Summary
This 8-K filing by Exelon Corporation (EXC) on June 1, 2012, reports on a significant decision by the Illinois Commerce Commission (ICC) concerning Commonwealth Edison Company's (ComEd) 2011 formula rate proceeding under the Electric Infrastructure Modernization Act (EIMA). The ICC's final order established new rate calculation formulas and initial rates, but resulted in a larger reduction to ComEd's annual revenue requirement than initially proposed by the company. This reduction, amounting to $168 million, impacts how ComEd recovers costs, including a disallowance of return on its pension asset, and is expected to reduce Exelon's 2012 operating earnings by approximately $0.16 per share. Investors should note that Exelon is still assessing other potential financial implications, including a possible goodwill impairment for ComEd, and will provide updated consolidated earnings guidance at its Analyst Day on June 7, 2012. The company believes the ICC's order, particularly the prohibition of return on pension assets, is contrary to the EIMA and is reviewing its options. This development is crucial for investors as it directly impacts ComEd's revenue recovery and profitability, consequently affecting Exelon's consolidated financial performance. The reduced earnings per share guidance and the potential for a goodwill impairment signal potential headwinds.

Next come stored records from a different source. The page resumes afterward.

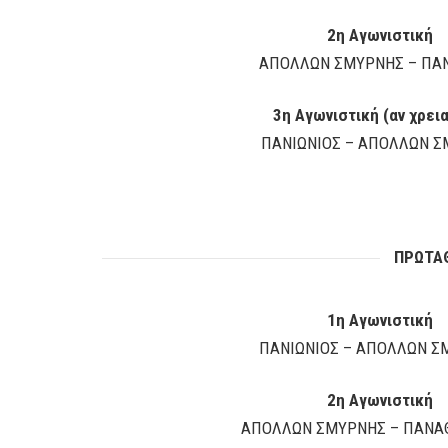
2η Αγωνιστική
ΑΠΟΛΛΩΝ ΣΜΥΡΝΗΣ – ΠΑΝ
3η Αγωνιστική (αν χρει
ΠΑΝΙΩΝΙΟΣ – ΑΠΟΛΛΩΝ Σ
ΠΡΩΤΑΘ
1η Αγωνιστική
ΠΑΝΙΩΝΙΟΣ – ΑΠΟΛΛΩΝ Σ
2η Αγωνιστική
ΑΠΟΛΛΩΝ ΣΜΥΡΝΗΣ – ΠΑΝΑ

Investors should pay close attention to the upcoming Analyst Day for a comprehensive view of the financial outlook and any strategic responses Exelon might undertake.
Key Highlights
- 1Illinois Commerce Commission (ICC) issued a final order on ComEd's 2011 formula rate proceeding under the Electric Infrastructure Modernization Act (EIMA).
- 2The ICC order reduces ComEd's annual revenue requirement by $168 million, exceeding ComEd's proposed $59 million reduction.
- 3Key elements of the reduction include disallowance of return on ComEd's pension asset and various other adjustments to operating expenses and working capital.
- 4ComEd believes the ICC's prohibition of return on its pension asset contradicts the EIMA and is reviewing its options.
- 5The order is expected to reduce Exelon's 2012 GAAP and adjusted (non-GAAP) operating earnings by approximately $0.16 per share, including a regulatory asset adjustment.
- 6Exelon is assessing potential further financial implications, including a possible impairment of ComEd's goodwill, which would be a non-cash charge.
- 7Exelon will provide updated consolidated earnings guidance, incorporating the impacts of this order, at its Analyst Day on June 7, 2012.